Owen Barfield, History in English Words}




"Every high civilization decays by forgetting obvious things...”


"The whole modern world has divided itself into Conservatives and Progressives. The business of Progressives is to go on making mistakes. The business of the Conservatives is to prevent the mistakes being corrected."


"Fallacies do not cease to be fallacies even if they become fashionable,” 

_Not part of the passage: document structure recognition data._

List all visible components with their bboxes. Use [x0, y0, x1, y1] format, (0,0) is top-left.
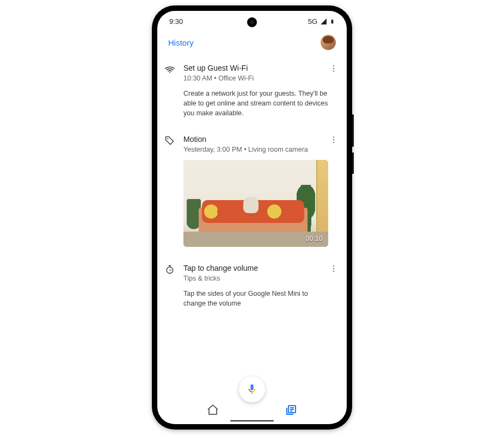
- more-button[interactable]: [328, 263, 339, 274]
- status-time: 9:30: [169, 17, 183, 26]
- svg-point-3: [333, 71, 334, 72]
- avatar[interactable]: [321, 35, 336, 50]
- tab-home[interactable]: [206, 403, 219, 417]
- tag-icon: [164, 135, 176, 147]
- svg-point-11: [333, 271, 334, 272]
- feed-list: Set up Guest Wi-Fi 10:30 AM • Office Wi-…: [157, 54, 347, 378]
- feed-subtitle: 10:30 AM • Office Wi-Fi: [183, 74, 328, 82]
- phone-frame: 9:30 5G History: [152, 5, 352, 430]
- mic-button[interactable]: [239, 376, 265, 402]
- more-button[interactable]: [328, 63, 339, 74]
- feed-description: Create a network just for your guests. T…: [183, 89, 328, 118]
- svg-point-2: [333, 68, 334, 69]
- network-label: 5G: [308, 17, 317, 26]
- feed-subtitle: Yesterday, 3:00 PM • Living room camera: [183, 146, 328, 153]
- feed-item-tip[interactable]: Tap to change volume Tips & tricks Tap t…: [164, 263, 340, 308]
- feed-title: Motion: [183, 134, 328, 145]
- svg-point-6: [333, 139, 334, 140]
- feed-item-wifi[interactable]: Set up Guest Wi-Fi 10:30 AM • Office Wi-…: [164, 63, 340, 118]
- svg-point-0: [169, 72, 170, 73]
- svg-point-1: [333, 65, 334, 66]
- tab-activity[interactable]: [285, 403, 298, 417]
- feed-title: Tap to change volume: [183, 263, 328, 274]
- screen: 9:30 5G History: [157, 11, 347, 424]
- signal-icon: [319, 18, 328, 25]
- battery-icon: [330, 17, 335, 26]
- header: History: [157, 32, 347, 54]
- feed-item-motion[interactable]: Motion Yesterday, 3:00 PM • Living room …: [164, 134, 340, 247]
- svg-point-5: [333, 136, 334, 138]
- svg-point-10: [333, 268, 334, 269]
- volume-button: [352, 114, 354, 147]
- camera-notch: [247, 17, 257, 27]
- feed-title: Set up Guest Wi-Fi: [183, 63, 328, 73]
- wifi-icon: [164, 64, 176, 76]
- feed-subtitle: Tips & tricks: [183, 275, 328, 282]
- video-duration: 00:10: [305, 235, 323, 243]
- home-indicator[interactable]: [230, 420, 274, 422]
- svg-point-9: [333, 265, 334, 266]
- power-button: [352, 152, 354, 174]
- svg-point-7: [333, 142, 334, 143]
- bottom-nav: [157, 378, 347, 424]
- page-title[interactable]: History: [168, 38, 194, 47]
- stopwatch-icon: [164, 264, 176, 276]
- camera-thumbnail[interactable]: 00:10: [183, 160, 328, 247]
- svg-point-4: [167, 138, 168, 139]
- more-button[interactable]: [328, 134, 339, 145]
- feed-description: Tap the sides of your Google Nest Mini t…: [183, 289, 328, 308]
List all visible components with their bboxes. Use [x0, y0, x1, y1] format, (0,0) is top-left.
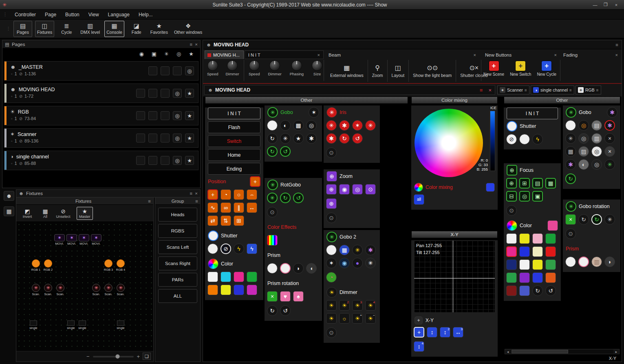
select-all-button[interactable]: ▦All: [37, 208, 53, 219]
knob-dial[interactable]: [207, 60, 218, 71]
page-scene-button[interactable]: [136, 156, 145, 165]
group-menu-icon[interactable]: ≡: [195, 199, 198, 204]
prism-half-icon[interactable]: ◗: [293, 263, 304, 274]
knob-size[interactable]: Size: [312, 60, 322, 76]
page-scene-button[interactable]: [136, 89, 145, 98]
c-yellow2-swatch[interactable]: [532, 259, 543, 270]
more-icon[interactable]: ⊙: [267, 207, 278, 217]
fixture-rgb[interactable]: RGB 2: [42, 259, 54, 272]
dimmer-up-icon[interactable]: ☀+: [352, 313, 363, 324]
prism-half-icon[interactable]: ◗: [604, 257, 615, 267]
toolbar-cycle-button[interactable]: ≣Cycle: [57, 21, 76, 37]
focus-6-icon[interactable]: ◎: [519, 191, 530, 202]
color-mix-icon[interactable]: [414, 183, 423, 192]
g-swirl-icon[interactable]: ✱: [604, 120, 615, 131]
gobo-active-icon[interactable]: ✱: [607, 107, 617, 118]
gobo-burst-icon[interactable]: ✱: [306, 133, 317, 144]
color-blue-swatch[interactable]: [234, 285, 244, 295]
group-button-rgbs[interactable]: RGBS: [158, 224, 197, 238]
color-section[interactable]: Color: [205, 257, 263, 271]
pos-curve-icon[interactable]: ⌢: [247, 189, 257, 200]
focus-5-icon[interactable]: ⊟: [506, 191, 517, 202]
g-dots-icon[interactable]: ▨: [578, 146, 589, 157]
knob-dimmer-2[interactable]: Dimmer: [268, 60, 281, 76]
tab-init[interactable]: I N I T ×: [245, 50, 324, 59]
gobo-wheel-icon[interactable]: ✳: [267, 107, 278, 118]
rot-cw-icon[interactable]: ↻: [280, 193, 291, 203]
g-swirl2-icon[interactable]: ✱: [565, 159, 576, 170]
group-button-all[interactable]: ALL: [158, 289, 197, 303]
page-target-button[interactable]: ◎: [173, 111, 182, 120]
ending-button[interactable]: Ending: [208, 163, 260, 175]
c-blue-swatch[interactable]: [519, 246, 530, 257]
c-magenta-swatch[interactable]: [506, 246, 517, 257]
gobo2-blades-icon[interactable]: ✶: [326, 258, 337, 268]
fixture-scan[interactable]: ✳Scan.: [90, 284, 102, 296]
gobo-rotation-section[interactable]: ✳ Gobo rotation: [563, 200, 620, 213]
knob-dial[interactable]: [312, 60, 322, 71]
prism-3face-icon[interactable]: [280, 263, 291, 274]
fixture-rgb[interactable]: RGB 4: [115, 259, 126, 272]
shutter-open2-icon[interactable]: [519, 134, 530, 145]
page-target-button[interactable]: ◎: [173, 156, 182, 165]
gobo-arrow-icon[interactable]: ↻: [267, 133, 278, 144]
prism-lines-icon[interactable]: ▥: [591, 257, 602, 267]
group-button-heads[interactable]: Heads: [158, 208, 197, 221]
menu-item-button[interactable]: Button: [61, 10, 84, 20]
focus-far-icon[interactable]: ▤: [532, 178, 543, 189]
focus-auto-icon[interactable]: ▦: [545, 178, 556, 189]
switch-button[interactable]: Switch: [208, 135, 260, 147]
color-effects-section[interactable]: Color Effects: [265, 220, 322, 234]
patch-user-icon[interactable]: ☻: [4, 191, 14, 201]
xy-pan-3-icon[interactable]: ↔3: [453, 327, 463, 338]
flash-button[interactable]: Flash: [208, 121, 260, 133]
panel-menu-icon[interactable]: ≡: [480, 87, 483, 93]
dimmer-icon[interactable]: ☀: [326, 287, 337, 298]
prism-split-icon[interactable]: ◖: [306, 263, 317, 274]
page-row-single-channel[interactable]: ◑single channel▫1⊘85-88◎★: [4, 151, 198, 170]
prism-open-icon[interactable]: [565, 257, 576, 267]
fit-view-button[interactable]: ❏: [143, 353, 151, 360]
init-button[interactable]: I N I T: [208, 107, 260, 119]
prism-rotation-section[interactable]: Prism rotation: [265, 276, 322, 290]
fixture-single[interactable]: single: [65, 320, 77, 330]
minimize-button[interactable]: —: [590, 2, 600, 7]
fixture-single[interactable]: single: [28, 320, 39, 330]
dimmer-2-icon[interactable]: ☀2: [339, 300, 350, 311]
knob-dial[interactable]: [249, 60, 260, 71]
pos-loop-icon[interactable]: ∞: [220, 202, 231, 213]
fixture-scan[interactable]: ✳Scan.: [42, 284, 54, 296]
prism-rot-spade-icon[interactable]: ♠: [293, 291, 304, 302]
rgb-select[interactable]: ✳RGB≡: [575, 86, 601, 94]
fixture-rgb[interactable]: RGB 3: [103, 259, 114, 272]
page-row-scanner[interactable]: ✶Scanner▫1⊘89-136◎★: [4, 128, 198, 148]
zoom-in-button[interactable]: +: [137, 353, 140, 360]
rot-stop-icon[interactable]: ✳: [267, 193, 278, 203]
more-icon[interactable]: ⊙: [565, 228, 576, 239]
gobo2-wheel-icon[interactable]: ✳: [326, 232, 337, 242]
menu-item-view[interactable]: View: [84, 10, 104, 20]
fixture-movi[interactable]: ✶MOVI.: [54, 234, 65, 246]
dimmer-3-icon[interactable]: ☀3: [352, 300, 363, 311]
freeze-icon[interactable]: ✳: [164, 51, 169, 57]
g-swirl-green-icon[interactable]: ✳: [604, 159, 615, 170]
fixture-single[interactable]: single: [77, 320, 88, 330]
fixture-scan[interactable]: ✳Scan.: [55, 284, 66, 296]
strobe-random-icon[interactable]: ϟ: [247, 243, 257, 254]
single-channel-select[interactable]: ◑single channel≡: [531, 86, 574, 94]
color-white-swatch[interactable]: [207, 272, 218, 282]
g-stripes-icon[interactable]: ▤: [591, 120, 602, 131]
knob-dial[interactable]: [291, 60, 302, 71]
star-icon[interactable]: ★: [189, 51, 194, 57]
color-cyan-swatch[interactable]: [220, 272, 231, 282]
page-scene-button[interactable]: [148, 89, 157, 98]
page-scene-button[interactable]: [161, 134, 170, 143]
page-scene-button[interactable]: [161, 156, 170, 165]
fixtures-inner-menu-icon[interactable]: ≡: [148, 199, 151, 204]
zoom-slider-handle[interactable]: [115, 354, 120, 359]
gobo2-fan-icon[interactable]: ✳: [352, 245, 363, 255]
g-open-icon[interactable]: [565, 120, 576, 131]
menu-item-controller[interactable]: Controller: [10, 10, 40, 20]
c-cream-swatch[interactable]: [532, 246, 543, 257]
active-color-swatch[interactable]: [547, 220, 558, 231]
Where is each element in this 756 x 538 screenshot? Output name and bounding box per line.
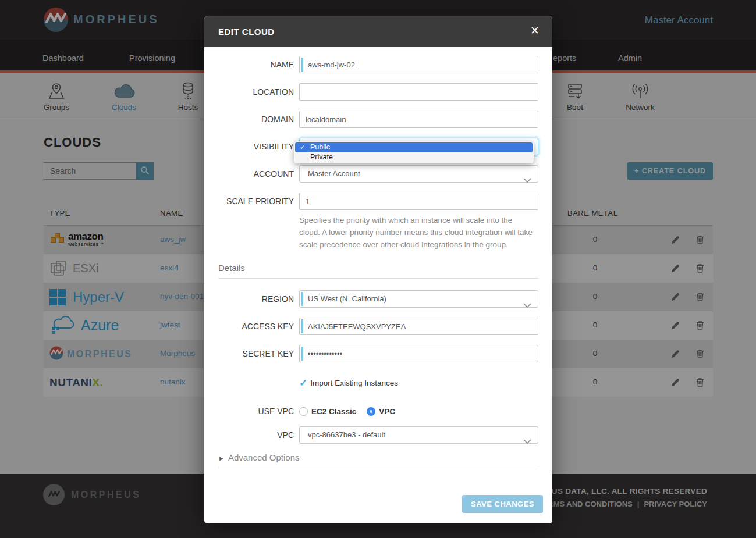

“Modern men are not familiar with the rational arguments for tradition, but they are familiar, almost wearily familiar with all the rational arguments for change,”


The modern newspaper proprietor is much more progressive than the Nation supposes; in fact he is a product of the progress that the Nation supports.  He is generally an uneducated man; but for all that he is an outcome of modern education. Most outcomes of modern education are uneducated men. Our education is uneducation; its whole tendency is to unteach people the traditions of their fathers. And it is this negative character, in the second-hand and second-rate culture of uneducated people in our time, that is more determining than any positive thing, especially so positive a thing a patriotism. The truth is that the mind of a man of this sort has been swept clear of all positive convictions by the skepticism at the end of the nineteenth century. It is true that such a skeptic gets his skepticism from authority; only it is, first, the wrong authority and, second, an authority he has not really consulted. He does not arrive at his free thought by thinking or even by reading, but by rumor.